While you have to wear it all the time if injured, an ankle brace can be worn with shoes. It is made from a combination of materials including lightweight plastic and neoprene. Wearing an ankle brace is easy since all you have to do is slip your foot in and pull it over the injured ankle.

Kinesiology Tape

First developed in the 1970s, kinesiology tape is designed to provide support without limiting movement like traditional tapes. Physical and sports therapists also use it to reduce pain, keep swelling down and improve the performance of athletes. Kinesiology tape is made with proprietary nylon and cotton blend that mimics the elasticity of the skin. This allows for a full range of motion.

It uses a medical-grade adhesive that is waterproof and lasts 3-5 days even with regular showers and workouts. When applied to the skin, kinesiology tape coils slightly and lifts the skin gently. Medical professionals believe this creates space between the skin and immediate tissues.

Applying kinesiology tape is an art and therefore, you must consult a physiotherapist on the best application techniques. That said, the following directions work in most cases.

  • Prepare your skin: Make sure that your skin is clean, dry and free of lotions or liniments. A combination of soap and water or rubbing alcohol is quite effective for cleaning the skin. Don’t forget to remove excess hair and dry the skin before applying the tape.
  • Prepare the kinesiology tape: You’ll want to cut the rounded corners at the ends of the strips. This prevents snagging against clothes and ensures the tape doesn’t come off prematurely. During application, avoid touching the adhesive side of the tape.
  • Start by taking off the backing paper and applying the first tab to the anchor strip. Use minimal tension to allow the end to recoil slightly.  Make sure there is no stretch in the last couple of inches at either end for maximum hold. Pulling at the ends will only cause skin irritation and premature detachment.
  • Rather than touch the adhesive on the back of the kinesiology tape, hold the tape by keeping your fingers on the packing paper.
  • Adhere to the doctor’s instructions when it comes to how much stretch to use in the treatment area. In most cases, a 75% stretch will suffice.
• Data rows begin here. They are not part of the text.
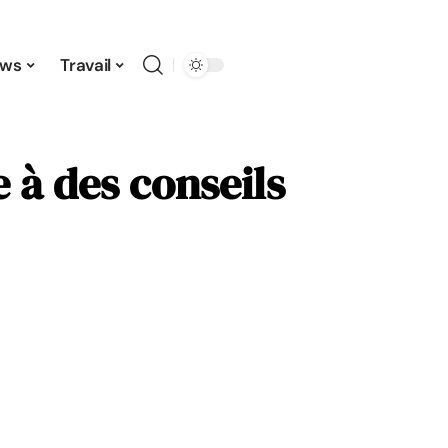
ws
Travail
 à des conseils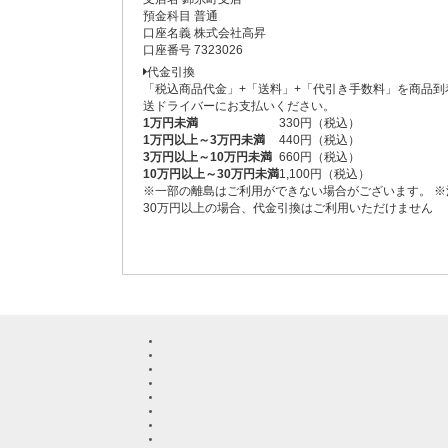
預金科目 普通
口座名義 株式会社高昇
口座番号 7323026
代金引換
「税込商品代金」+「送料」+「代引き手数料」を商品到
送ドライバーにお支払いください。
1万円未満
330円（税込）
1万円以上～3万円未満
440円（税込）
3万円以上～10万円未満
660円（税込）
10万円以上～30万円未満
1,100円（税込）
※一部の離島はご利用ができない場合がございます。 ※
30万円以上の場合、代金引換はご利用いただけません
Extending the tape as far it'll go and releasing a quarter of its length will have the desired results.
  • Rub the tape for several seconds once done applying the tape to activate the glue.

Tip:   What is Kinesiology Taping?

          How to Use KT Tape

          Kinesiology Taping

The Takeaway

A sprained foot takes time to heal, and this is aided by wrapping. The time required to keep a sprain wrapped depends on your activity level and nature of the injury. While minor injuries heal in a few days, a severe sprain can take several months to recover completely. Exercises that focus on strength, balance and flexibility help restore your foot’s function and health once it’s ready for rehabilitation. Proper care during the recovery process is paramount, and this includes knowing how to wrap a sprain. Just remember not to wrap too tightly or too loosely.